Most workers who retire in the land Down Under apparently don't have to worry so much about outliving their savings. That's because about 90 percent of the workforce has a retirement savings account, and contributing to it is mandatory. Yep, you read that correctly. Most workers sock away at least 9 percent of their paycheck each week.

Here's how that worked out: Today, some 20 years after the mandatory retirement savings program (called the Superannuation Guarantee) was enacted in Australia, it has amassed $1.52 trillion in assets for a population that's only one-fourteenth the size of ours, Bloomberg BusinessWeek's Nick Summers  says in a report.  By contrast, in American workers' 401(k) plans, there's $2.8 trillion, but those funds have to cover millions more retirees.

A big part of the problem: Fewer than half of all U.S. workers participate in an employer-sponsored retirement plan, according to the Employee Benefit Research Institute (EBRI). What's also disturbing, many workers tend to cash out their retirement accounts when they change jobs, rather than keep them intact or roll them over to an IRA, points out Matthew Heimer in a MarketWatch column.

In a report last year, Sen. Tom Harkin (D-Iowa) cited a $6.6 trillion gap between what Americans have saved and what they will need in retirement. He said half of all Americans have $10,000 or less in savings.
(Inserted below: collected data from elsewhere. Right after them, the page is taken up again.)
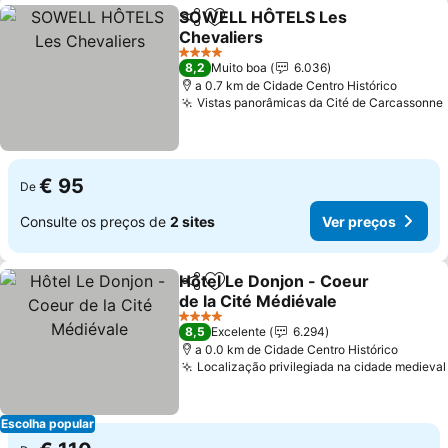
SOWELL HÔTELS Les
Partilhar
Adicionar aos favoritos
Chevaliers
4 Estrelas
8,2
Muito boa
6.036
a 0.7 km de Cidade Centro Histórico
Vistas panorâmicas da Cité de Carcassonne
€ 95
De
Consulte os preços de
2 sites
Ver preços
Hôtel Le Donjon - Coeur
Partilhar
Adicionar aos favoritos
de la Cité Médiévale
4 Estrelas
8,5
Excelente
6.294
a 0.0 km de Cidade Centro Histórico
Localização privilegiada na cidade medieval
Escolha popular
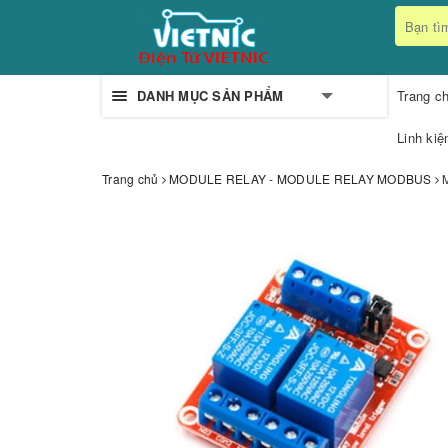
DANH MỤC SẢN PHẨM
Trang c
Linh kiệ
Trang chủ
MODULE RELAY - MODULE RELAY MODBUS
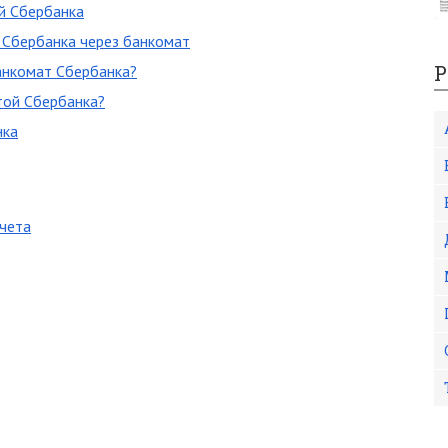
й Сбербанка
 Сбербанка через банкомат
Р
анкомат Сбербанка?
той Сбербанка?
нка
счета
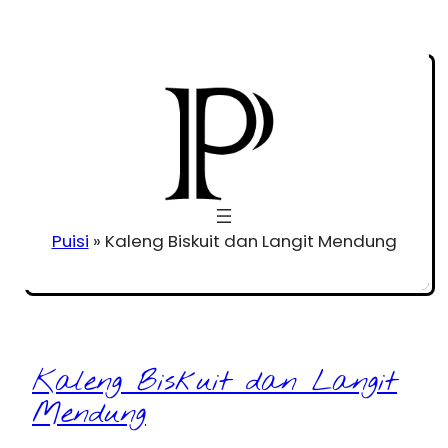
Puisi
»
Kaleng Biskuit dan Langit Mendung
Kaleng Biskuit dan Langit
Mendung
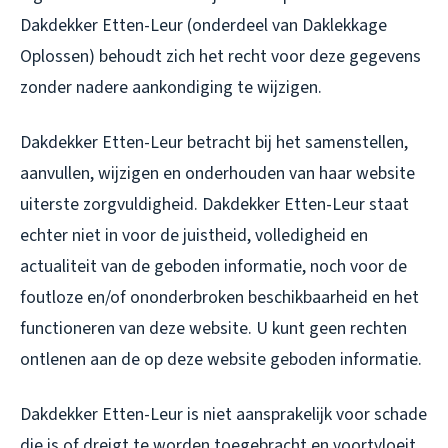
Dakdekker Etten-Leur (onderdeel van Daklekkage
Oplossen) behoudt zich het recht voor deze gegevens
zonder nadere aankondiging te wijzigen.
Dakdekker Etten-Leur betracht bij het samenstellen,
aanvullen, wijzigen en onderhouden van haar website
uiterste zorgvuldigheid. Dakdekker Etten-Leur staat
echter niet in voor de juistheid, volledigheid en
actualiteit van de geboden informatie, noch voor de
foutloze en/of ononderbroken beschikbaarheid en het
functioneren van deze website. U kunt geen rechten
ontlenen aan de op deze website geboden informatie.
Dakdekker Etten-Leur is niet aansprakelijk voor schade
die is of dreigt te worden toegebracht en voortvloeit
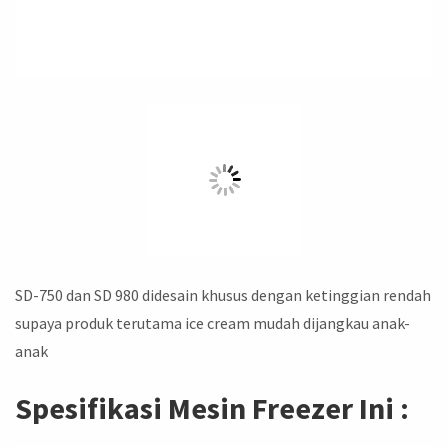
SD-750 dan SD 980 didesain khusus dengan ketinggian rendah
supaya produk terutama ice cream mudah dijangkau anak-
anak
Spesifikasi Mesin Freezer Ini :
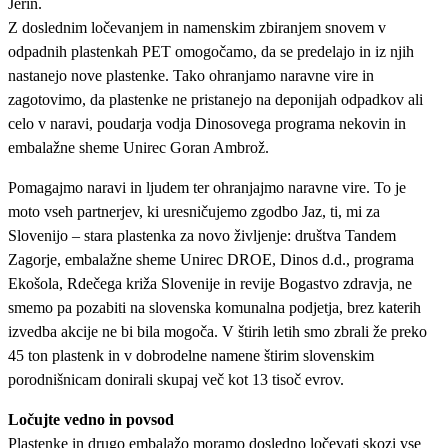
Jerin.
Z doslednim ločevanjem in namenskim zbiranjem snovem v
odpadnih plastenkah PET omogočamo, da se predelajo in iz njih
nastanejo nove plastenke. Tako ohranjamo naravne vire in
zagotovimo, da plastenke ne pristanejo na deponijah odpadkov ali
celo v naravi, poudarja vodja Dinosovega programa nekovin in
embalažne sheme Unirec Goran Ambrož.
Pomagajmo naravi in ljudem ter ohranjajmo naravne vire. To je
moto vseh partnerjev, ki uresničujemo zgodbo Jaz, ti, mi za
Slovenijo – stara plastenka za novo življenje: društva Tandem
Zagorje, embalažne sheme Unirec DROE, Dinos d.d., programa
Ekošola, Rdečega križa Slovenije in revije Bogastvo zdravja, ne
smemo pa pozabiti na slovenska komunalna podjetja, brez katerih
izvedba akcije ne bi bila mogoča. V štirih letih smo zbrali že preko
45 ton plastenk in v dobrodelne namene štirim slovenskim
porodnišnicam donirali skupaj več kot 13 tisoč evrov.
Ločujte vedno in povsod
Plastenke in drugo embalažo moramo dosledno ločevati skozi vse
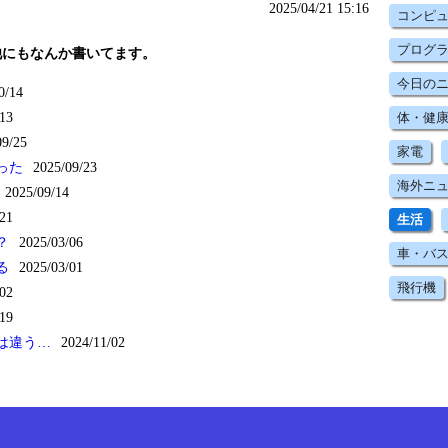
2025/04/21 15:16
コンピ
プログ
他にもなんか書いてます。
今日の
0/14
13
体・健
09/25
家電
った
2025/09/23
海外ニ
2025/09/14
21
生活
？
2025/03/06
車・バ
る
2025/03/01
飛行機
02
19
は違う…
2024/11/02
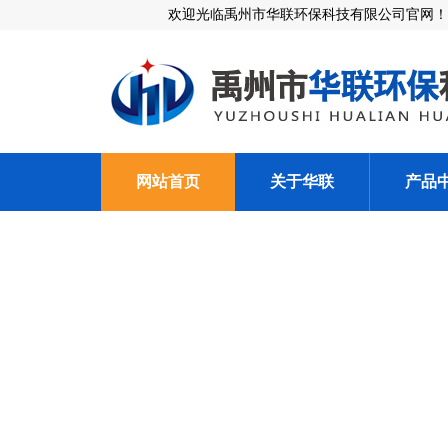
欢迎光临禹州市华联环保科技有限公司官网！
网站首页
关于华联
产品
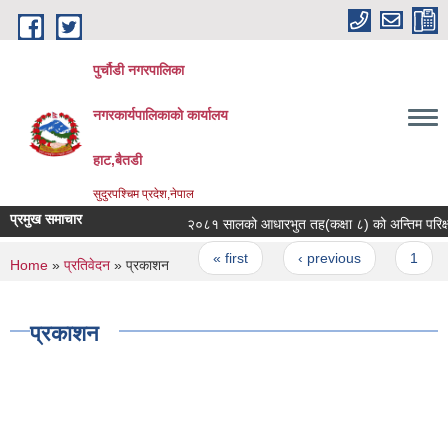
Skip to main content
पुर्चौडी नगरपालिका
नगरकार्यपालिकाकाे कार्यालय
हाट,बैतडी
सुदुरपश्चिम प्रदेश,नेपाल
प्रमुख समाचार
२०८१ सालको आधारभुत तह(कक्षा ८) को अन्तिम परिक्षाक
Pages
« first
‹ previous
1
You are here
Home
»
प्रतिवेदन
» प्रकाशन
प्रकाशन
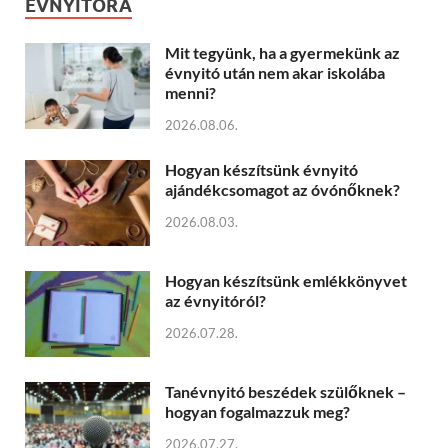
ÉVNYITÓRA
Mit tegyünk, ha a gyermekünk az
évnyitó után nem akar iskolába
menni?
2026.08.06.
Hogyan készítsünk évnyitó
ajándékcsomagot az óvónőknek?
2026.08.03.
Hogyan készítsünk emlékkönyvet
az évnyitóról?
2026.07.28.
Tanévnyitó beszédek szülőknek –
hogyan fogalmazzuk meg?
2026.07.27.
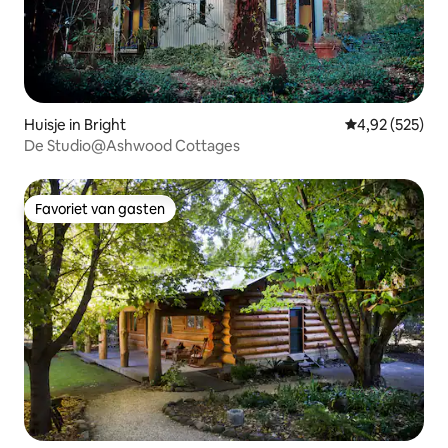
Huisje in Bright
Gemiddelde beo
4,92 (525)
De Studio@Ashwood Cottages
Favoriet van gasten
Favoriet van gasten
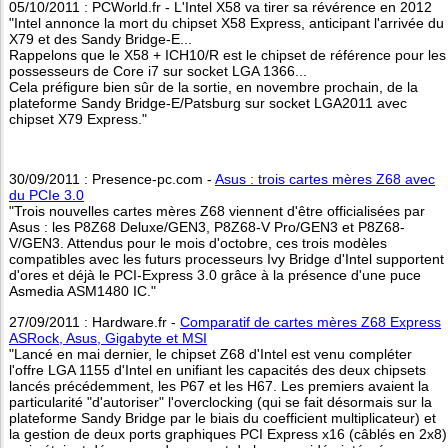
05/10/2011 : PCWorld.fr - L'Intel X58 va tirer sa révérence en 2012
"Intel annonce la mort du chipset X58 Express, anticipant l'arrivée du
X79 et des Sandy Bridge-E...
Rappelons que le X58 + ICH10/R est le chipset de référence pour les
possesseurs de Core i7 sur socket LGA 1366...
Cela préfigure bien sûr de la sortie, en novembre prochain, de la
plateforme Sandy Bridge-E/Patsburg sur socket LGA2011 avec
chipset X79 Express."
30/09/2011 : Presence-pc.com -
Asus : trois cartes mères Z68 avec
du PCIe 3.0
"Trois nouvelles cartes mères Z68 viennent d'être officialisées par
Asus : les P8Z68 Deluxe/GEN3, P8Z68-V Pro/GEN3 et P8Z68-
V/GEN3. Attendus pour le mois d'octobre, ces trois modèles
compatibles avec les futurs processeurs Ivy Bridge d'Intel supportent
d'ores et déjà le PCI-Express 3.0 grâce à la présence d'une puce
Asmedia ASM1480 IC."
27/09/2011 : Hardware.fr -
Comparatif de cartes mères Z68 Express
ASRock, Asus, Gigabyte et MSI
"Lancé en mai dernier, le chipset Z68 d'Intel est venu compléter
l'offre LGA 1155 d'Intel en unifiant les capacités des deux chipsets
lancés précédemment, les P67 et les H67. Les premiers avaient la
particularité "d'autoriser" l'overclocking (qui se fait désormais sur la
plateforme Sandy Bridge par le biais du coefficient multiplicateur) et
la gestion de deux ports graphiques PCI Express x16 (câblés en 2x8)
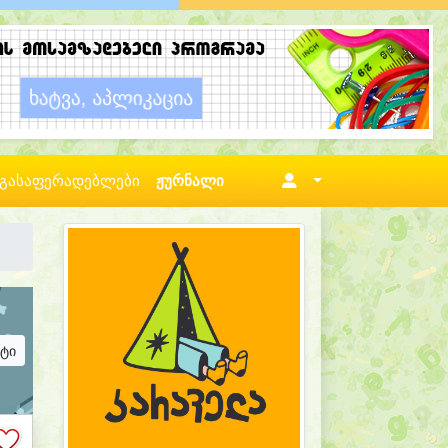
გასაფერადებლები
ჟურნალი
ატი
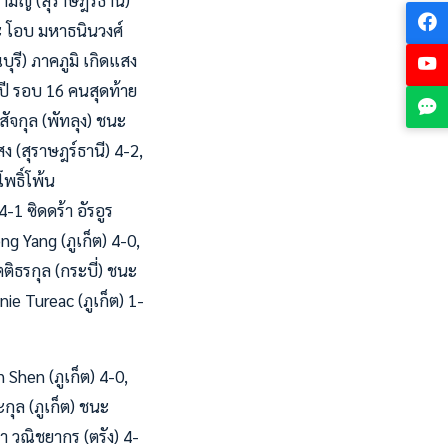
ามัญ (สุราษฎร์ธานี)
นะ โอบ มหาธนินวงศ์
บุรี) ภาคภูมิ เกิดแสง
8 ปี รอบ 16 คนสุดท้าย
สัจกุล (พัทลุง) ชนะ
 (สุราษฎร์ธานี) 4-2,
โพธิ์โพ้น
-1 ซิดดร้า อัรอูร
g Yang (ภูเก็ต) 4-0,
ตติธรกุล (กระบี่) ชนะ
ie Tureac (ภูเก็ต) 1-
 Shen (ภูเก็ต) 4-0,
กุล (ภูเก็ต) ชนะ
า วณิชยากร (ตรัง) 4-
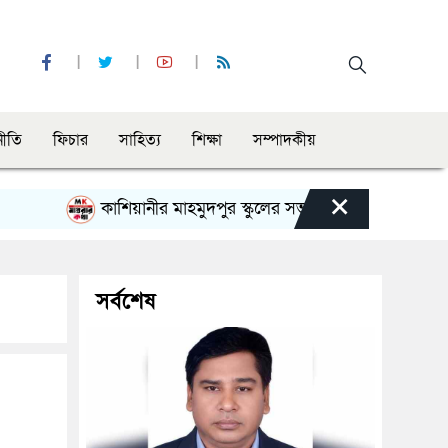
নীতি
ফিচার
সাহিত্য
শিক্ষা
সম্পাদকীয়
×
কাশিয়ানীর মাহমুদপুর স্কুলের সভাপতি হলেন গোবিন্দ কির্ত্তনীয়
সর্বশেষ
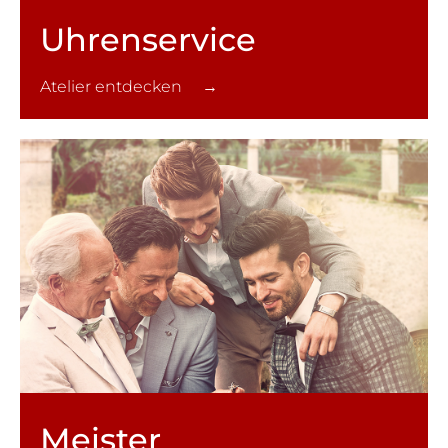
Uhren­service
Atelier entdecken →
Meister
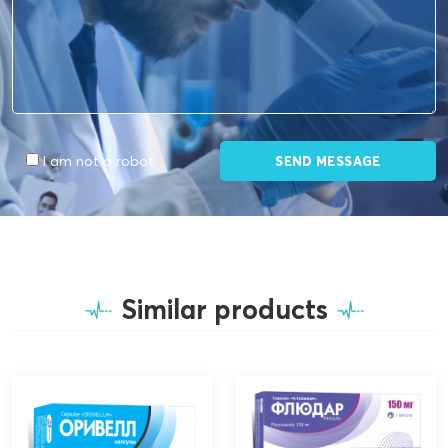
I am not a robot
Similar products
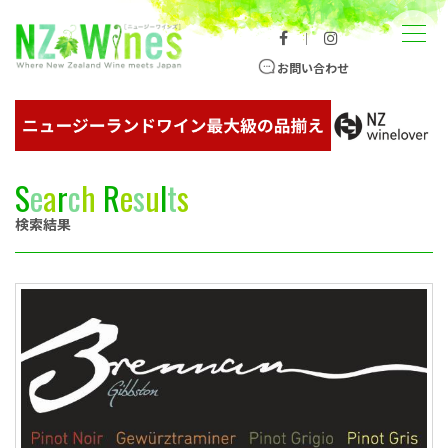
コンテンツへスキップ
メニュー
｜
ニュージーランドワイン総合サイト
お問い合わせ
S
e
a
r
c
h
R
e
s
u
l
t
s
検索結果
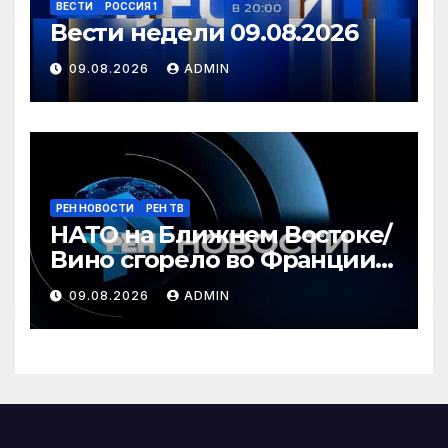
ВЕСТИ
РОССИЯ 1
Вести недели 09.08.2026
09.08.2026
ADMIN
РЕН НОВОСТИ
РЕН ТВ
НАТО на Ближнем Востоке/
Вино сгорело во Франции /
Ядовитые пауки в РФ/ РЕН
09.08.2026
ADMIN
Новости 12:30, 09.08.2026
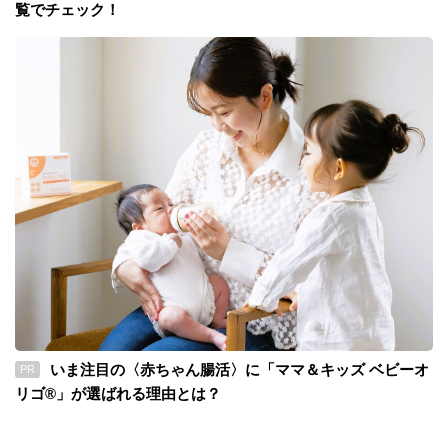
覧でチェック！
いま注目の〈赤ちゃん腸活〉に「ママ＆キッズ ベビーオ
PR
リゴ®」が選ばれる理由とは？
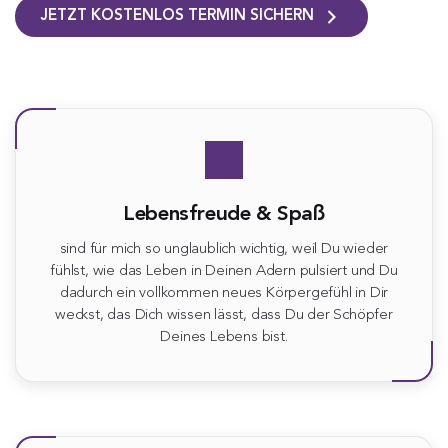
JETZT KOSTENLOS TERMIN SICHERN
Lebensfreude & Spaß
sind für mich so unglaublich wichtig, weil Du wieder
fühlst, wie das Leben in Deinen Adern pulsiert und Du
dadurch ein vollkommen neues Körpergefühl in Dir
weckst, das Dich wissen lässt, dass Du der Schöpfer
Deines Lebens bist.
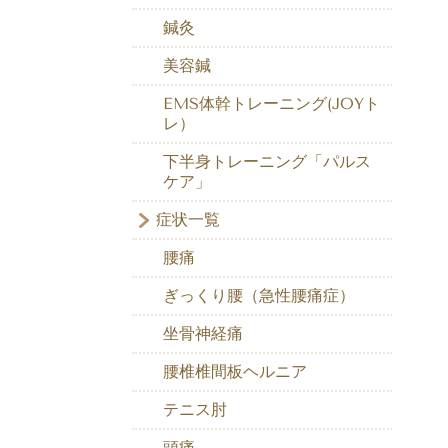
鍼灸
美容鍼
EMS体幹トレーニング(JOYト
レ）
下半身トレーニング「パルス
ケア」
症状一覧
腰痛
ぎっくり腰（急性腰痛症）
坐骨神経痛
腰椎椎間板ヘルニア
テニス肘
頭痛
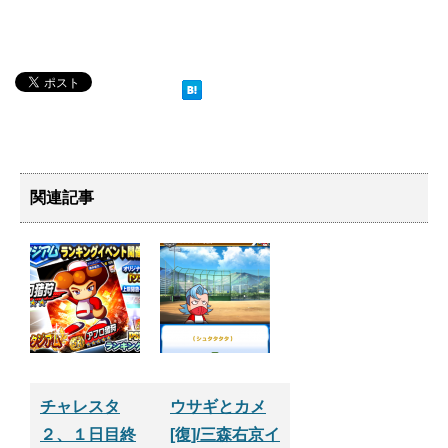
関連記事
チャレスタ
ウサギとカメ
２、１日目終
[復]/三森右京イ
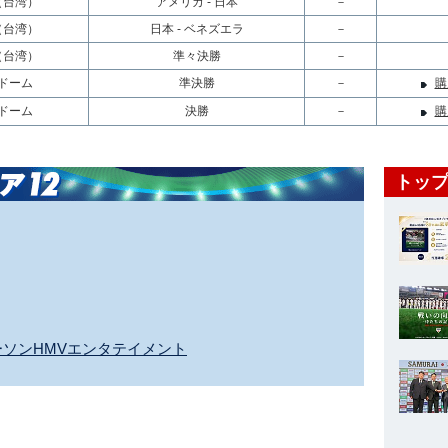
（台湾）
アメリカ - 日本
－
（台湾）
日本 - ベネズエラ
－
（台湾）
準々決勝
－
ドーム
準決勝
－
購
ドーム
決勝
－
購
トップ
y ローソンHMVエンタテイメント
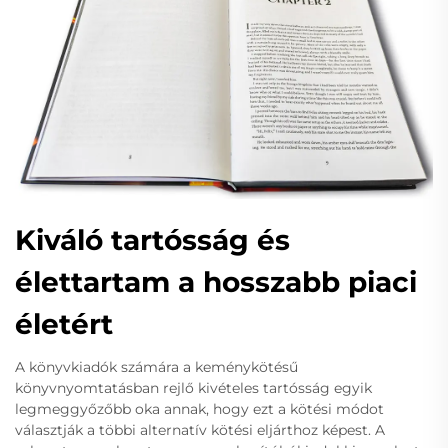
Kiváló tartósság és
élettartam a hosszabb piaci
életért
A könyvkiadók számára a keménykötésű
könyvnyomtatásban rejlő kivételes tartósság egyik
legmeggyőzőbb oka annak, hogy ezt a kötési módot
választják a többi alternatív kötési eljárthoz képest. A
[ Read: Worst-Rated States For Retirement]

But back to retirement savings, Aussie style. According to Bloomberg's Summers, contributions to Australia's Superannuation accounts are after-tax, and withdrawals by those 60 and older are tax free. Participants can hire an investment company to manage their retirement accounts, though about half of Australians manage their own.

Their employers don't bear the administrative expenses or the legal risks of overseeing those plans, Summers reports.

Initially, when the Superannuation law was enacted in 1992, employers were required to put 3 percent of most workers' salaries into retirement accounts. That level has been raised over time as the public has gotten used to the idea. Today, 9 percent of virtually every paycheck now goes into these funds, and by 2020, it will be 12 percent, he reports. Some workers contribute even more.

Perhaps we should look to the Aussies for inspiration on how to solve our country's retirement problems.